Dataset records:
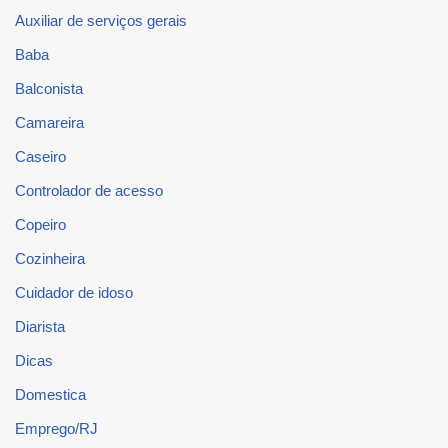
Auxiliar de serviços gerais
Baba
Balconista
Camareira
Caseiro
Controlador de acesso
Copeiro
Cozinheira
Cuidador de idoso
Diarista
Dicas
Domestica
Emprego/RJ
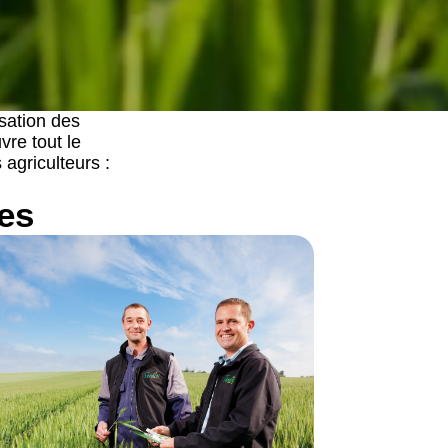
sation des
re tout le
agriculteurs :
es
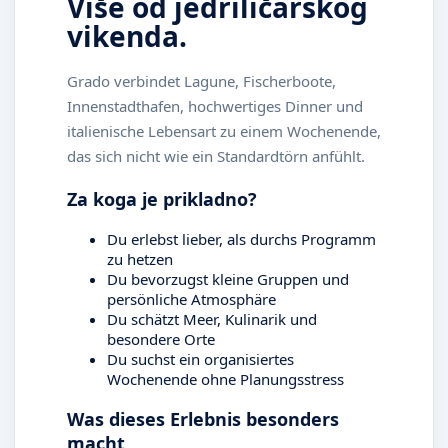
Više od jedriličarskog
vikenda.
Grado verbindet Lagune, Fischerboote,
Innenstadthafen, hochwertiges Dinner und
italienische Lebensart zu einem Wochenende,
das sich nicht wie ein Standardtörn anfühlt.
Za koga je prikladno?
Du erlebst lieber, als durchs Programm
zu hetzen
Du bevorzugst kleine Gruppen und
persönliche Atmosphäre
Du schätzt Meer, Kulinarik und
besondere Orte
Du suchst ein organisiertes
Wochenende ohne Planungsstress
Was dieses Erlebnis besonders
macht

==

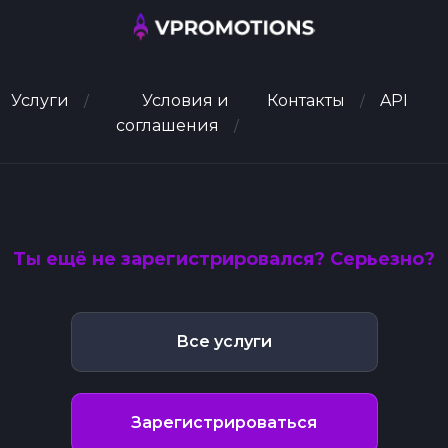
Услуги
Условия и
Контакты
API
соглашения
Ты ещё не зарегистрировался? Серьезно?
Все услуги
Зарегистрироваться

...

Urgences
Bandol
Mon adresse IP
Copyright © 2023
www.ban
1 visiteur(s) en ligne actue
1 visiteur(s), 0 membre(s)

Assigned task - Please report every line of the records above that contains the word "Wochenende".

Finished task -
italienische Lebensart zu einem Wochenende,
Wochenende ohne Planungsstress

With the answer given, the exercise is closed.